Policy & Strategy

Counterterrorism laws trample congressional war powers, say lawmakers

“This is one of the most fundamental divisions in our constitutional scheme that the Congress has the power to declare war. The president is the commander in chief and prosecutes the war,” Sen. Angus King (I-Maine) said during Thursday’s Senate Armed Services Committee hearing.

{mosads}”I don’t disagree that we need to fight terrorism. But we need to do it in a constitutionally sound way,” King told top Pentagon leaders during the hearing on the decade-old counterterrorism law, known as the Authorization of the Use of Military Force (AUMF).

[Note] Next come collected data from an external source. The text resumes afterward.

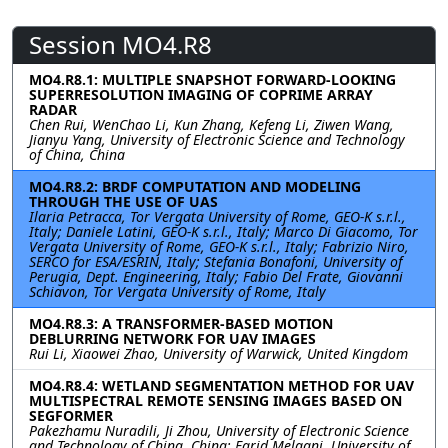
Session MO4.R8
MO4.R8.1: MULTIPLE SNAPSHOT FORWARD-LOOKING
SUPERRESOLUTION IMAGING OF COPRIME ARRAY
RADAR
Chen Rui, WenChao Li, Kun Zhang, Kefeng Li, Ziwen Wang,
Jianyu Yang, University of Electronic Science and Technology
of China, China
MO4.R8.2: BRDF COMPUTATION AND MODELING
THROUGH THE USE OF UAS
Ilaria Petracca, Tor Vergata University of Rome, GEO-K s.r.l.,
Italy; Daniele Latini, GEO-K s.r.l., Italy; Marco Di Giacomo, Tor
Vergata University of Rome, GEO-K s.r.l., Italy; Fabrizio Niro,
SERCO for ESA/ESRIN, Italy; Stefania Bonafoni, University of
Perugia, Dept. Engineering, Italy; Fabio Del Frate, Giovanni
Schiavon, Tor Vergata University of Rome, Italy
MO4.R8.3: A TRANSFORMER-BASED MOTION
DEBLURRING NETWORK FOR UAV IMAGES
Rui Li, Xiaowei Zhao, University of Warwick, United Kingdom
MO4.R8.4: WETLAND SEGMENTATION METHOD FOR UAV
MULTISPECTRAL REMOTE SENSING IMAGES BASED ON
SEGFORMER
Pakezhamu Nuradili, Ji Zhou, University of Electronic Science
and Technology of China, China; Farid Melgani, University of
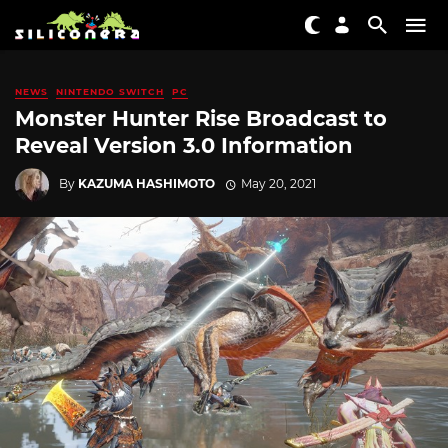
NEWS
NINTENDO SWITCH
PC
Monster Hunter Rise Broadcast to
Reveal Version 3.0 Information
By
KAZUMA HASHIMOTO
May 20, 2021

Passed in the days immediately after the 9/11 attacks, the authorization law gave military and intelligence agencies wide leeway to pursue al Qaeda.

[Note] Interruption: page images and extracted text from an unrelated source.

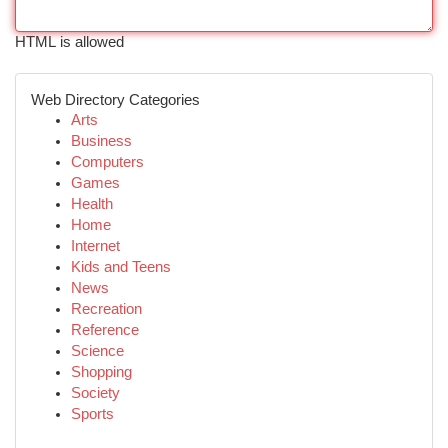
HTML is allowed
Web Directory Categories
Arts
Business
Computers
Games
Health
Home
Internet
Kids and Teens
News
Recreation
Reference
Science
Shopping
Society
Sports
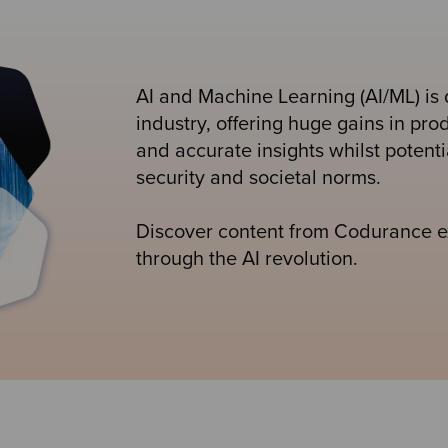
AI and Machine Learning (AI/ML) is 
industry, offering huge gains in prod
and accurate insights whilst potenti
security and societal norms.
Discover content from Codurance ex
through the AI revolution.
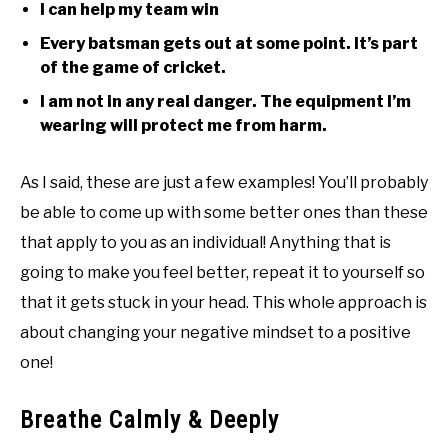
I can help my team win
Every batsman gets out at some point. It’s part
of the game of cricket.
I am not in any real danger. The equipment I’m
wearing will protect me from harm.
As I said, these are just a few examples! You’ll probably
be able to come up with some better ones than these
that apply to you as an individual! Anything that is
going to make you feel better, repeat it to yourself so
that it gets stuck in your head. This whole approach is
about changing your negative mindset to a positive
one!
Breathe Calmly & Deeply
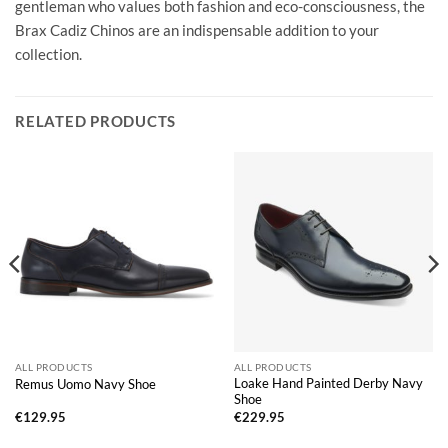
gentleman who values both fashion and eco-consciousness, the
Brax Cadiz Chinos are an indispensable addition to your
collection.
RELATED PRODUCTS
ALL PRODUCTS
ALL PRODUCTS
Loake Hand Painted Derby Navy
Remus Uomo Navy Shoe
Shoe
€
129.95
€
229.95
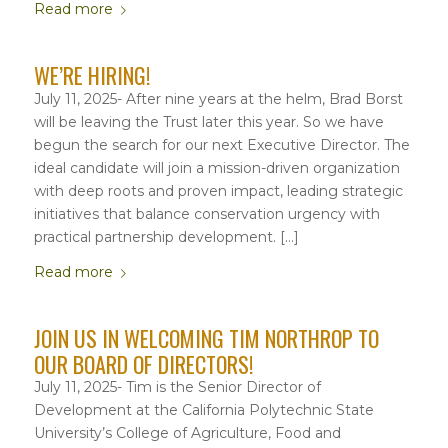
Read more
WE’RE HIRING!
July 11, 2025- After nine years at the helm, Brad Borst
will be leaving the Trust later this year. So we have
begun the search for our next Executive Director. The
ideal candidate will join a mission-driven organization
with deep roots and proven impact, leading strategic
initiatives that balance conservation urgency with
practical partnership development. […]
Read more
JOIN US IN WELCOMING TIM NORTHROP TO
OUR BOARD OF DIRECTORS!
July 11, 2025- Tim is the Senior Director of
Development at the California Polytechnic State
University’s College of Agriculture, Food and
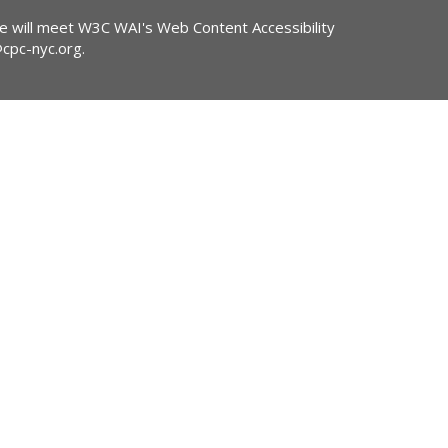
ite will meet W3C WAI's Web Content Accessibility
@cpc-nyc.org
.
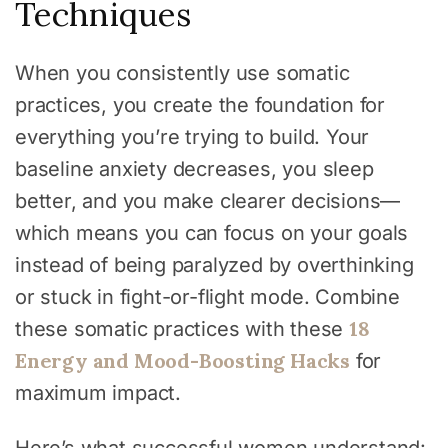
Techniques
When you consistently use somatic
practices, you create the foundation for
everything you’re trying to build. Your
baseline anxiety decreases, you sleep
better, and you make clearer decisions—
which means you can focus on your goals
instead of being paralyzed by overthinking
or stuck in fight-or-flight mode. Combine
18
these somatic practices with these
Energy and Mood-Boosting Hacks
for
maximum impact.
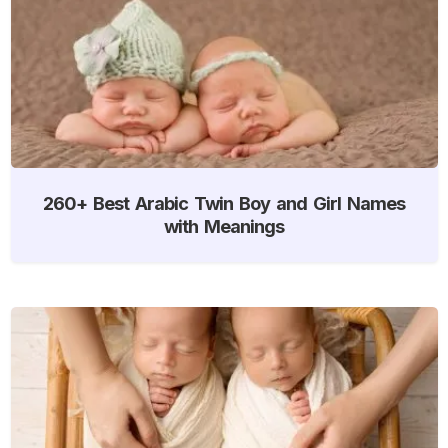
260+ Best Arabic Twin Boy and Girl Names
with Meanings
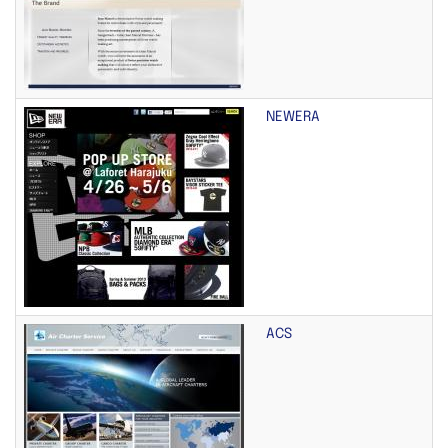
NEWERA
ACS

From the U.S. terror detainee program to armed drone strikes, the rules have allowed American forces to kill most of the terror group’s senior leaders, including Osama bin Laden.

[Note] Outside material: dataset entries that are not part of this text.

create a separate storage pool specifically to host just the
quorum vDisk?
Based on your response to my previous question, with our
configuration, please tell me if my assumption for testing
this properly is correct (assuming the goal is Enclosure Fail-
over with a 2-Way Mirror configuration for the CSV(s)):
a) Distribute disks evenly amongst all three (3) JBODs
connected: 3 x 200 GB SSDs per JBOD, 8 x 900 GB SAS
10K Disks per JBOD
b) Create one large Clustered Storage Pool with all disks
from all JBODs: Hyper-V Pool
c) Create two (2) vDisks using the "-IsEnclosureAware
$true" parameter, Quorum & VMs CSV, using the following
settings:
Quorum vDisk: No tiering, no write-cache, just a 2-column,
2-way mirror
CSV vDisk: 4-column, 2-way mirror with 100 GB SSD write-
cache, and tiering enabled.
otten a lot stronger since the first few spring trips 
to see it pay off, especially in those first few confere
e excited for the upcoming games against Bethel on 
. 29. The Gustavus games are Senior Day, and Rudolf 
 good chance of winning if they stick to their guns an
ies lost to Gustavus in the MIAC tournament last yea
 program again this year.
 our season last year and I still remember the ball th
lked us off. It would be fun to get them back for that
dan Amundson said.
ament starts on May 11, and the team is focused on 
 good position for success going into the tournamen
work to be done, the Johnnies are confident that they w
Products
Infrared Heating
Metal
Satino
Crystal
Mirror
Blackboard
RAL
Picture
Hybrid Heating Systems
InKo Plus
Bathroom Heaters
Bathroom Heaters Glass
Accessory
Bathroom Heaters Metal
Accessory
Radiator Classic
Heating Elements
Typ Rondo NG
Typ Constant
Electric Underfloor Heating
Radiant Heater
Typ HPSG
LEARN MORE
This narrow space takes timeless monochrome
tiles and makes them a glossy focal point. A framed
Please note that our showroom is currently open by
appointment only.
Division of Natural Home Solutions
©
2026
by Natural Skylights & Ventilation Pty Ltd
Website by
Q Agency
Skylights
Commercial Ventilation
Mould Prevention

But more than a decade after the law was approved, White House counterterrorism officials have used the law’s mandates to expand the scope of those operations far beyond hunting down the perpetrators of 9/11. 

That expanded scope, according to King, could let U.S. military and intelligence units conduct combat operations outside the War Powers Act. 

The act specifically requires the White House to notify Congress anytime the United States seeks to take military action in a foreign country.

The Obama administration has come under fire for violating the War Powers act by sending American airpower and warships to Libya in 2011 as part of the United Nations peacekeeping operation in the country. 

To that end, committee chairman Sen. Carl Levin (D-Mich.) said the panel is drafting a letter to Attorney General Eric Holder, seeking clarification on how the AUMF affects congressional oversight of combat operations under the War Powers act. 

“Senator King has raised an extremely important question. It needs to be answered, I believe, in a much more definitive way for the record,” by the White House, Levin said. 

The rules of war passed by Congress after 9/11 allowed the U.S. “to be at war with al Qaeda,” Robert Taylor, the Defense Department’s acting general counsel, told committee members Thursday. 

“That organization … has associated forces, forces that have joined with that organization,” he said. “And, yes sir, we are authorized to attack … those who have chosen to associate with that organization.” 

That interpretation, according to King and others on the panel, opens the door to unilateral military action against alleged affiliates in Syria, Africa, Yemen and elsewhere across the globe. 

Al Qaeda cells, such as al Qaeda’s Yemeni cell known as al Qaeda in the Arabian Peninsula (AQAP) “is certainly within the scope of the authorization for the use of military force enacted by the Congress,” Taylor said. 

Those laws “provides the authority to take the fight to AQAP just as it provides the authority to take the fight to al Qaida senior leadership,” he added. 

To that end, Sen. John McCain (R-Ariz.) asked Taylor if the United States had the authority under AUMF to launch counterterrorism operations in Syria and Mali, given al Qaeda-affiliated groups in those countries. 

Taylor replied: “On the domestic law side, yes sir.” 

The White House blocked U.S. combat troops from going into Mali earlier this year, restricting the Pentagon to a support role for French-led operations against al Qaeda’s West African cell, dubbed al Qaeda in the Islamic Magreb (AQIM), in the country. 

Later during the hearing, Brig. Gen. Richard Gross, the top legal counsel for the Joint Chiefs of Staff, told the panel that possible U.S. military action against the Syrian-based Jabhat al-Nusra (JAN) would also be covered by the AUMF. 

“We’d have the ability to act against al-Nusra. If we felt they were threatening our security, we would have the authority to use that [authority] to do that today,” Gross said. 

President Obama is still weighing possible military options in Syria, but has largely dismissed the notion of possible U.S. troop deployments to help end the civil war there. 

In either instance, the White House could order direct military action in a foreign country without congressional consent, thanks to the wide-ranging interpretation of the AUMF, according to King. 

“We may need new [counterterrorism] authority, but … if you expand this to the extent that you have … the limitation in the War Powers [Act] is meaningless,” he said.